The Depuy Synthes facility in Ringaskiddy, Co Cork, which produces replacement hip and knee joints, achieved the ranking for using the technology to make old machines talk to one another. The result has been a 10 per cent reduction in operating costs, and a 5 per cent drop in machine downtime.
The plant is one of nine named by the World Economic Forum (WEF) as the leading factories globally for embedding new technologies such as IoT into modern production. The facilities were selected from an initial list of more than 1,000 manufacturing companies based on their successful implementation of so-called “fourth industrial revolution” technologies.
Depuy Synthes, which employs more than 1,000 people at the Ringaskiddy plant, is a subsidiary of healthcare giant Johnson and Johnson.

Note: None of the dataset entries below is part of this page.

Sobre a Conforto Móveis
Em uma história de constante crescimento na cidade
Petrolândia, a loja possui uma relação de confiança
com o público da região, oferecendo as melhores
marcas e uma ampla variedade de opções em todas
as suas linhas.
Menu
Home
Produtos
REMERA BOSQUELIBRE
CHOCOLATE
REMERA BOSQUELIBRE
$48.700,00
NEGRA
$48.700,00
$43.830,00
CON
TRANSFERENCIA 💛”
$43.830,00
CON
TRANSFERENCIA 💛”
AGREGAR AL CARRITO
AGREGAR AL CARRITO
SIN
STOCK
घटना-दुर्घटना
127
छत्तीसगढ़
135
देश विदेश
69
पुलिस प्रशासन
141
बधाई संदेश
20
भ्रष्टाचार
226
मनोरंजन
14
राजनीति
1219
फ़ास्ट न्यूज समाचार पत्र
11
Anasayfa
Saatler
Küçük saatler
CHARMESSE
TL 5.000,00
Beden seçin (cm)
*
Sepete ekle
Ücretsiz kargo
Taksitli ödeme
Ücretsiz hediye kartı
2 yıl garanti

It manufactures orthopaedic products including hip and knee replacement joints.
The company first established operations in Cork in 1997. It carried out a €53.2 million expansion at the plant three years ago.

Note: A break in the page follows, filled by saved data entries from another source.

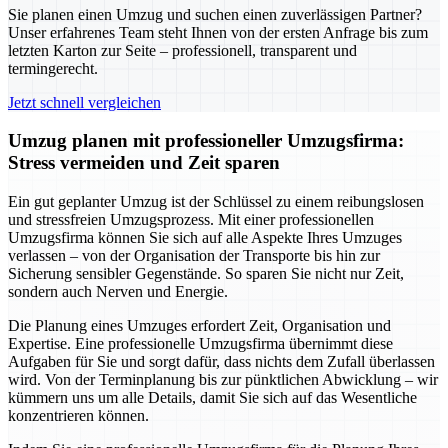
Sie planen einen Umzug und suchen einen zuverlässigen Partner?
Unser erfahrenes Team steht Ihnen von der ersten Anfrage bis zum
letzten Karton zur Seite – professionell, transparent und
termingerecht.
Jetzt schnell vergleichen
Umzug planen mit professioneller Umzugsfirma:
Stress vermeiden und Zeit sparen
Ein gut geplanter Umzug ist der Schlüssel zu einem reibungslosen
und stressfreien Umzugsprozess. Mit einer professionellen
Umzugsfirma können Sie sich auf alle Aspekte Ihres Umzuges
verlassen – von der Organisation der Transporte bis hin zur
Sicherung sensibler Gegenstände. So sparen Sie nicht nur Zeit,
sondern auch Nerven und Energie.
Die Planung eines Umzuges erfordert Zeit, Organisation und
Expertise. Eine professionelle Umzugsfirma übernimmt diese
Aufgaben für Sie und sorgt dafür, dass nichts dem Zufall überlassen
wird. Von der Terminplanung bis zur pünktlichen Abwicklung – wir
kümmern uns um alle Details, damit Sie sich auf das Wesentliche
konzentrieren können.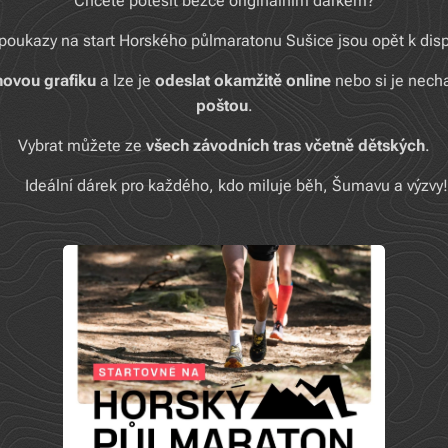
Chcete potěšit běžce originálním dárkem?
poukazy na start Horského půlmaratonu Sušice jsou opět k dispo
novou grafiku
a lze je
odeslat okamžitě online
nebo si je nech
poštou
.
Vybrat můžete ze
všech závodních tras
včetně dětských
.
➡️ Ideální dárek pro každého, kdo miluje běh, Šumavu a výzvy!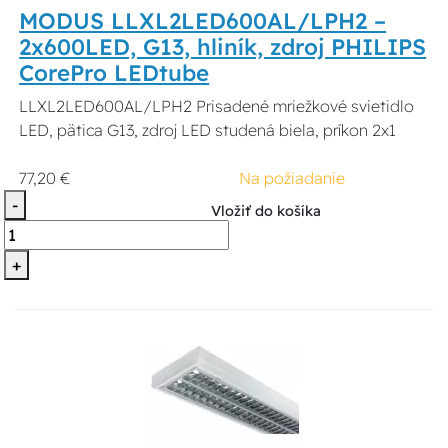
MODUS LLXL2LED600AL/LPH2 –
2x600LED, G13, hliník, zdroj PHILIPS
CorePro LEDtube
LLXL2LED600AL/LPH2 Prisadené mriežkové svietidlo
LED, pätica G13, zdroj LED studená biela, príkon 2x1
77,20 €
Na požiadanie
-
Vložiť do košíka
+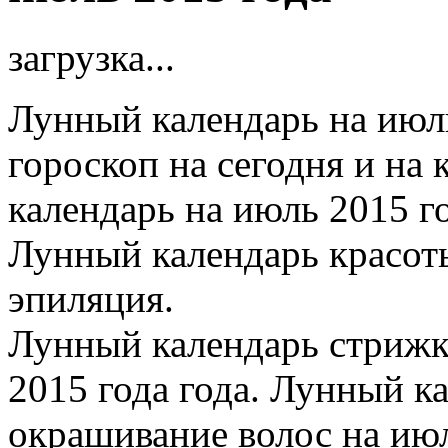
загрузка...
Лунный календарь на июль
гороскоп на сегодня и на
календарь на июль 2015 го
Лунный календарь красоты
эпиляция.
Лунный календарь стрижк
2015 года года. Лунный ка
окрашивание волос на ию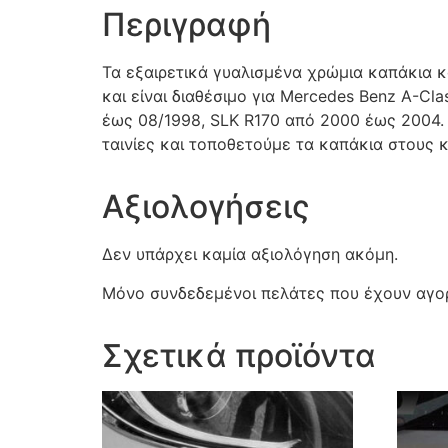
Περιγραφή
Τα εξαιρετικά γυαλισμένα χρώμια καπάκια 
και είναι διαθέσιμο για Mercedes Benz A-
έως 08/1998, SLK R170 από 2000 έως 2004. 
ταινίες και τοποθετούμε τα καπάκια στους 
Αξιολογήσεις
Δεν υπάρχει καμία αξιολόγηση ακόμη.
Μόνο συνδεδεμένοι πελάτες που έχουν αγορ
Σχετικά προϊόντα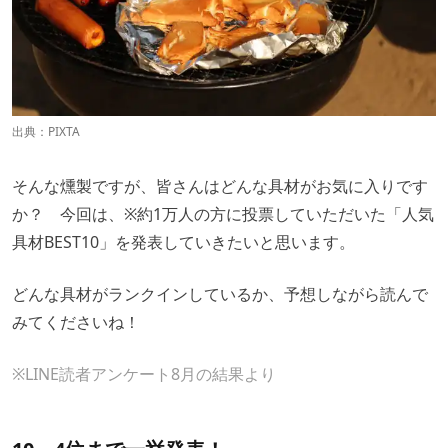
出典：PIXTA
そんな燻製ですが、皆さんはどんな具材がお気に入りです
か？ 今回は、※約1万人の方に投票していただいた「人気
具材BEST10」を発表していきたいと思います。
どんな具材がランクインしているか、予想しながら読んで
みてくださいね！
※LINE読者アンケート8月の結果より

“The fourth industrial revolution doesn’t always mean newer, more expensive machines. Rather it can mean better communicating with and responding to the technologies you do have,” a spokesman for the WEF told The Irish Times.
“By implementing simple internet-of-things devices across a range of machines that were never intended to ‘talk’ to each other, the Depuy Synthes factory created real-time digital twins of its factory equipment to monitor performance,” he added.
Depuy and the other companies whose factories have been rated by the forum, have all agreed to open their doors to other companies to share their experience of merging new technologies with older ones.
Previous studies by the forum have revealed that more than 70 per cent of businesses investing in technologies such as big-data analytics, artificial intelligence or 3D printing do not take the projects beyond pilot phase due to unsuccessful implementation strategies.